Trim, Fit, And Fun, Inc. (Tuff)

Read Complete Research Material



Trim, Fit, and Fun, Inc. (TuFF)



Trim, Fit, and Fun, Inc. (TuFF)

A. Federal Income Tax Return Reporting Related to Jury Award

Deduction. What conditions must be met in order for TuFF to be able to deduct the $51 million (net) Smith litigation award? What Code provisions apply?
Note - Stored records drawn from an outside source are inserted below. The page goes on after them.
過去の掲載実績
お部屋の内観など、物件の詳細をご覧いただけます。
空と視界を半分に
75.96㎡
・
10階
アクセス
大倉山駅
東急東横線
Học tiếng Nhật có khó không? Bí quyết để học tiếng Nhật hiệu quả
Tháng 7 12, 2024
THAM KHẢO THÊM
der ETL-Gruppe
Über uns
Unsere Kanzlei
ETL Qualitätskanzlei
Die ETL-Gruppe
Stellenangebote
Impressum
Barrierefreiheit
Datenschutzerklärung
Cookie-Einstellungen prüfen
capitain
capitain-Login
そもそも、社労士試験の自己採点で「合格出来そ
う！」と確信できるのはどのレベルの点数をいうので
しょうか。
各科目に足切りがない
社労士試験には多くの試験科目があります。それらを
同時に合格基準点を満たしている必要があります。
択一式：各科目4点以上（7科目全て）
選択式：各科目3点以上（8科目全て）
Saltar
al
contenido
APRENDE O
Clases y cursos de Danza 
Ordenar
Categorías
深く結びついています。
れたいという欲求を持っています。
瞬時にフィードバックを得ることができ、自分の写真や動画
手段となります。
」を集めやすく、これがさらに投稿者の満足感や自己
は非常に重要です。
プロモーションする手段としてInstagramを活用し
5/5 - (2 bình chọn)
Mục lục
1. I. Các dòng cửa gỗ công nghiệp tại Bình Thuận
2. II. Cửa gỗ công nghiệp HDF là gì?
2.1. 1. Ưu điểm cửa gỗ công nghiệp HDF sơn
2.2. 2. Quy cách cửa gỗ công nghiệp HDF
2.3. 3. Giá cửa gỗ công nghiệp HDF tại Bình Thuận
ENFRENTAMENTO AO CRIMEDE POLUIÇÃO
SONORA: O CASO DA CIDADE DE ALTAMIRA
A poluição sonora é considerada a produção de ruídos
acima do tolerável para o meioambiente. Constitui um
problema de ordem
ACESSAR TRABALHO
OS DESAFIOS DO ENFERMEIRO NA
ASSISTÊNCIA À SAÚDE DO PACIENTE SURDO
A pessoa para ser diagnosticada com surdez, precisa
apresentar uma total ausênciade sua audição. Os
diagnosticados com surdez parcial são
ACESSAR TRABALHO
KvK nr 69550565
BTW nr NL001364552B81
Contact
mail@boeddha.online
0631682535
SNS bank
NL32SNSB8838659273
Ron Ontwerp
In order for TuFF to be able to deduct the $51 million (net) Smith litigation award, the Company should follow a strategy to resolve the doubt about its ability to continue as a going concern. The company should vigorously contest the outcome of this jury verdict through post trial proceedings and appeal, in order to obtain a reversal or substantial reduction of the award. It is recommended that these financial statements be read in conjunction with the financial statements and other information included in the Company's reports.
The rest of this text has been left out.